Babesiosis — also transmitted by the blacklegged tick and caused by microscopic parasites that infect red blood cells. The reactions in infected humans can range from asymptomatic to life threatening in those who have weakened immune systems. More common symptoms are described as flu-like (fever, sweats, body aches, nausea or fatigue).

Rocky Mountain Spotted Fever (RMSF) — transmitted by the American dog tick, Rocky Mountain wood tick, and the brown dog tick here in the U.S. This is one of the deadliest tick-borne diseases if not identified and treated early with the proper antibiotic. Those who get infected by RMSF can expect to experience a fever, headache and rash. There were 6,248 cases of RMSF in the U.S. in 2017, with that number dropping slightly in 2018, according to the CDC.
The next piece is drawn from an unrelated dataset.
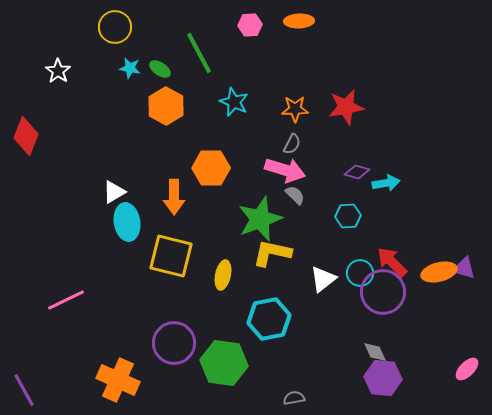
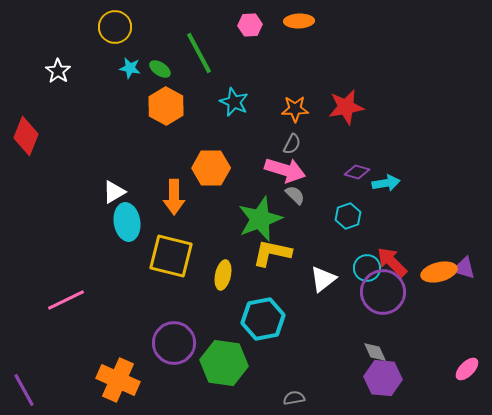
cyan hexagon at (348, 216): rotated 15 degrees counterclockwise
cyan circle at (360, 273): moved 7 px right, 5 px up
cyan hexagon at (269, 319): moved 6 px left
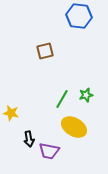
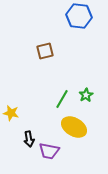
green star: rotated 16 degrees counterclockwise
Tularemia — transmitted to humans by the dog tick, the wood tick, and the lone star tick, as well as via contact with infected animals. This disease can be fatal to rabbits and rodents on a large scale when there is an outbreak. Symptoms of tularemia can vary widely in humans, according to the CDC, depending on how the person got infected. In addition to fever, a common sign of the disease is a skin ulcer where the bacteria entered the body, as well as swelling of the lymph glands. More serious cases can include chest pain and difficulty breathing, or a sore throat or mouth ulcers if infected via contaminated food or water. Tularemia has been reported in every state, but overall cases are rare; there were only 229 confirmed cases in 2018.

If you are bitten by a tick, remove it carefully with tweezers and place it in a plastic bag that you can then put in the freezer to store while you monitor your symptoms, said Ostfeld. If you start to feel ill, you can bring the tick with you to your doctor.

Vigilance is the best protection against any tick-borne disease, whether it’s Lyme or something else. It is because of this range of additional diseases that Ostfeld is concerned about people developing an overconfidence with tick prevention when a Lyme vaccine comes to market.

“I am a little worried that people who get a vaccine against Lyme might falsely think they’re protected against all the threats from ticks,” he said. “They might then relax their vigilance against tick bites. They might stop using repellents, protective clothing, doing tick checks … it will still be important to protect yourself against ticks because of the other diseases they can transmit.”